September 10, 2014--Gibbous Moon

Yesterday the moon was full. Through our bedroom window, about 4:00 AM, I watched it set over South Bristol. A path of moonlight across Johns Bay led to where I was trying to resume my interrupted sleep. Of course, I thought, one can't expect to have a restful night when the moon is full.

Tonight, happily, it begins to wane. Maybe I'll get some sleep.

Out of curiosity, I looked on line to learn a bit more about phases of the moon. I knew enough to know it goes through phases from New to Full but not much more about the less dramatic ones. Though the Crescent moon is dramatic, made more so because it is an important element in the flags of many Islamic countries from the former Ottoman Empire to today's Libya, Turkey, Tunisia, and Pakistan among others.

But what is the Gibbous moon, a phase I stumbled upon that was unfamiliar to me? First a little etymology, I thought.

From the Latin gibbus it is derived, meaning "hunchbacked."

But when does the moon seem hunchbacked? Well, soon, in a day or two, I read, when slices are daily taken from the illuminated face as the phases slip back toward the time when the moon will have lost all its reflected light--when it reaches its New phase and then, as has been true forever, begins to grow once more toward Full.

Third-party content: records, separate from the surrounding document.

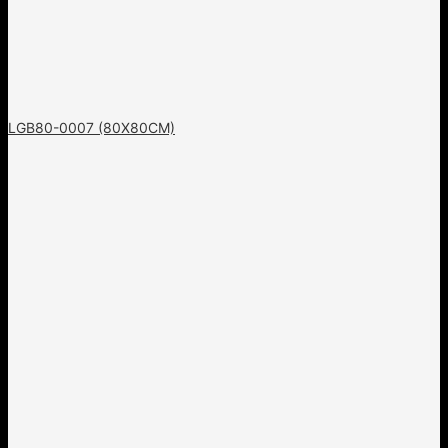
LGB80-0007 (80X80CM)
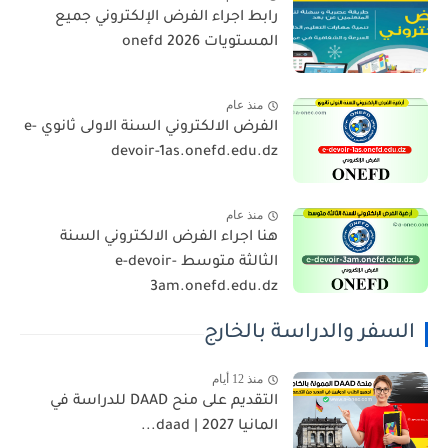
رابط اجراء الفرض الإلكتروني جميع
المستويات 2026 onefd
منذ عام
الفرض الالكتروني السنة الاولى ثانوي e-
devoir-1as.onefd.edu.dz
منذ عام
هنا اجراء الفرض الالكتروني السنة
الثالثة متوسط e-devoir-
3am.onefd.edu.dz
السفر والدراسة بالخارج
منذ 12 أيام
التقديم على منح DAAD للدراسة في
المانيا 2027 | daad...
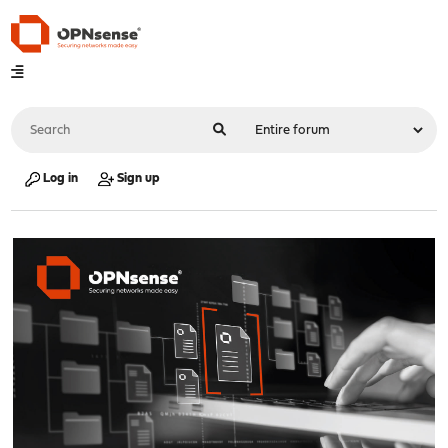
Log in
Sign up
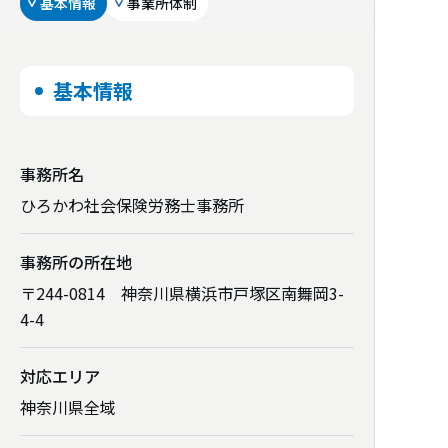
基本情報
事業所体制
基本情報
事務所名
ひろかわ社会保険労務士事務所
事務所の所在地
〒244-0814 神奈川県横浜市戸塚区南舞岡3-
4-4
対応エリア
神奈川県全域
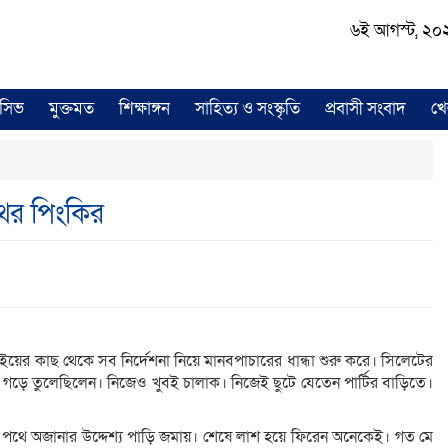
৬ই আগস্ট, ২০২৬ 
লুসিভ
মুক্তমত
শিক্ষাঙ্গন
সাহিত্য ও সংস্কৃতি
প্রবাসী সংবাদ
খে
থের পিংকির
ের কাছ থেকে সব নির্দেশনা নিয়ে মানবপাচারের ধান্ধা শুরু করে। সিলেটের
 গড়ে তুলেছিলেন। নিজেও খুবই চালাক। নিজেই ছুটে যেতেন পার্টির বাড়িতে।
পথে অজানার উদ্দেশ্য পাড়ি জমায়। শেষে লাশ হয়ে ফিরেন অনেকেই। গত মে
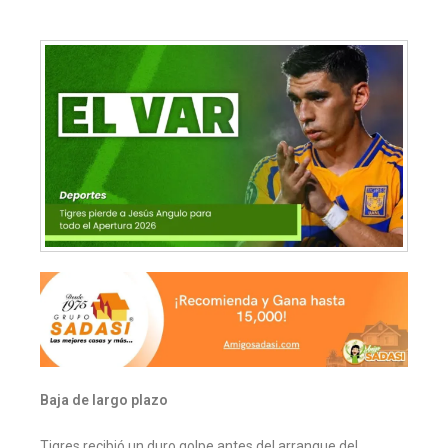
Baja de largo plazo
Tigres recibió un duro golpe antes del arranque del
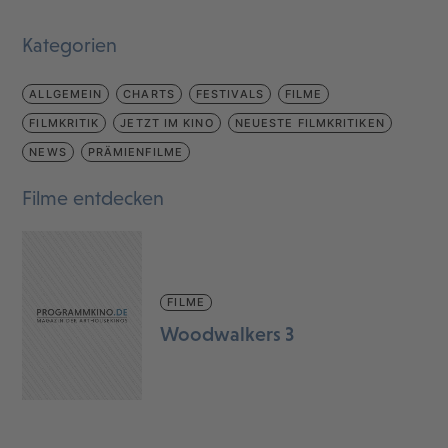
Kategorien
ALLGEMEIN
CHARTS
FESTIVALS
FILME
FILMKRITIK
JETZT IM KINO
NEUESTE FILMKRITIKEN
NEWS
PRÄMIENFILME
Filme entdecken
FILME
Woodwalkers 3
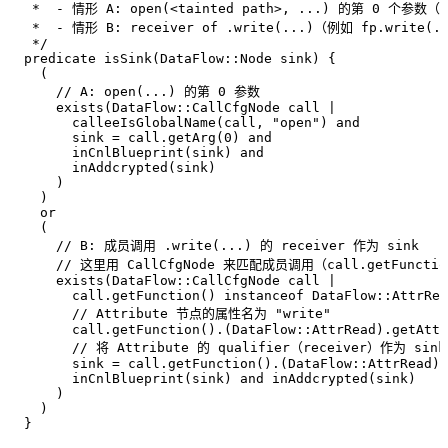
   *  - 情形 A: open(<tainted path>, ...) 的第 0 个参数
   *  - 情形 B: receiver of .write(...)（例如 fp.write(.
   */
  predicate
 isSink
(
DataFlow
::
Node
 sink
) {
    (
      // A: open(...) 的第 0 参数
      exists
(
DataFlow
::
CallCfgNode
 call 
|
        calleeIsGlobalName
(call
,
 "open"
) 
and
        sink 
=
 call.
getArg
(
0
) 
and
        inCnlBlueprint
(sink) 
and
        inAddcrypted
(sink)
      )
    )
    or
    (
      // B: 成员调用 .write(...) 的 receiver 作为 sink
      // 这里用 CallCfgNode 来匹配成员调用（call.getFunction(
      exists
(
DataFlow
::
CallCfgNode
 call 
|
        call.
getFunction
() 
instanceof
 DataFlow
::
AttrRea
        // Attribute 节点的属性名为 "write"
        call.
getFunction
().(
DataFlow
::
AttrRead
).
getAttr
        // 将 Attribute 的 qualifier（receiver）作为 sin
        sink 
=
 call.
getFunction
().(
DataFlow
::
AttrRead
).
        inCnlBlueprint
(sink) 
and
 inAddcrypted
(sink)
      )
    )
  }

It is gibbous when the perfect Full-phase sphere begins to wane and looks ellipsoid or when it waxes, swelling from Crescent. "Swollen," another of gibbous' etymological meanings.
How wonderful, it occurred to me, that we have added to our language rarely-uttered words such as gibbous, originally meaning hunched and applied it first to those thus afflicted, and then, through an act of metaphoric alchemy, in turn used it to help us see beyond the moon mythology or the science, the astrology or the astronomy, as a way to make the otherwise unfathomable, the immense, and impersonal understood in more tactile human terms.